Continuity of x*sin(1/x) at x=0

[Miike012]

my book says, the function y = x*sin(1/x) is not continuous at x = 0, however by defining a new function by



F(x) =
x*sin(1/x) , x ≠ 0
0 , x = 0

then F is continuous at x = 0.

This does not make sense to me because the limit as x → 0 is equal to 1, not zero, so therefore there would be a jump discountinuity at x = 0.

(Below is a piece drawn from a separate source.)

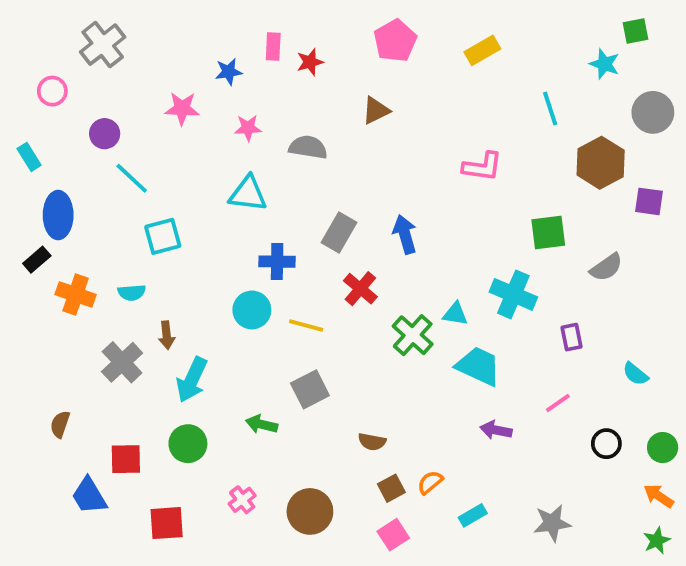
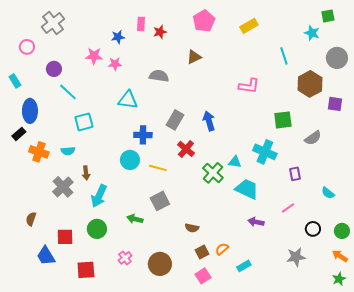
pink star: (248, 128) -> (115, 64), moved
gray star: (552, 523) -> (296, 257), moved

unless my calculus is wrong or my understanding is wrong... but isn't
Lim [x*sin(1/x)] = Lim [(x/x)*sin(1/x)/(1/x)] = (1)*(1) = 1 as x approaches zero.
x → 0

 

[CompuChip]

I think your calculus is wrong, unfortunately

For example, using the squeeze theorem: -x \le x \sin(1/x) \le x, therefore
\lim_{x \to 0} -x \le \lim_{x \to 0} \le x \sin(1/x) \le \lim_{x \to 0} x
hence
0 \le \lim_{x \to 0} \le x \sin(1/x) \le 0 \implies \lim_{x \to 0} x \sin(1/x) = 0

You are probably confused with
\lim_{x \to 0} \frac{1}{x} \sin(x) = 1
but if you replace x -> 1/x what you have is the "opposite":
\lim_{x \to \infty} \frac{1}{x} \sin(x) = 1

 

[Miike012]

Im not sure what I am reading towards the end...

I think it says,

Lim as x approaches 0 of x*sin(1/x),
If we let u = 1/x then as x approaches zero, u approaches infinity, so

Lim as u appraoches infinity of sin(u)/u is eqaul to zero... is this correct?

 

[CompuChip]

Sorry about that, I made a typo.
Of course I meant
\lim_{x \to 0} \frac{1}{x} \sin x = 1
instead of 0 (corrected in the above post now).

And yes, I switched to u = 1/x which means x \to 0 changes to u \to \infty (and you replace x with 1/u everywhere).